What the task asks
A faithful copy of all the records is needed, with the pictures omitted.
###
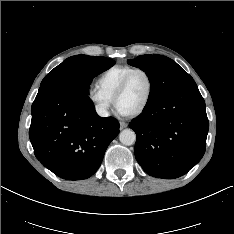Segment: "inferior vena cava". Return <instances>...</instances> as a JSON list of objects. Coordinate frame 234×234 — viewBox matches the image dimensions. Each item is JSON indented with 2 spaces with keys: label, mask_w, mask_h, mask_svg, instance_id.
I'll use <instances>...</instances> for the list:
<instances>
[{
  "label": "inferior vena cava",
  "mask_w": 234,
  "mask_h": 234,
  "mask_svg": "<svg viewBox=\"0 0 234 234\" xmlns=\"http://www.w3.org/2000/svg\"><path fill=\"white\" fill-rule=\"evenodd\" d=\"M96 112L101 117L109 116V112L102 105H96Z\"/></svg>",
  "instance_id": "inferior-vena-cava-1"
}]
</instances>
###
Task result
Segment: "inferior vena cava". Return <instances>...</instances> as a JSON list of objects. Coordinate frame 234×234 — viewBox matches the image dimensions. Each item is JSON indented with 2 spaces with keys: label, mask_w, mask_h, mask_svg, instance_id.
I'll use <instances>...</instances> for the list:
<instances>
[{
  "label": "inferior vena cava",
  "mask_w": 234,
  "mask_h": 234,
  "mask_svg": "<svg viewBox=\"0 0 234 234\" xmlns=\"http://www.w3.org/2000/svg\"><path fill=\"white\" fill-rule=\"evenodd\" d=\"M96 112L101 117L109 116V112L102 105H96Z\"/></svg>",
  "instance_id": "inferior-vena-cava-1"
}]
</instances>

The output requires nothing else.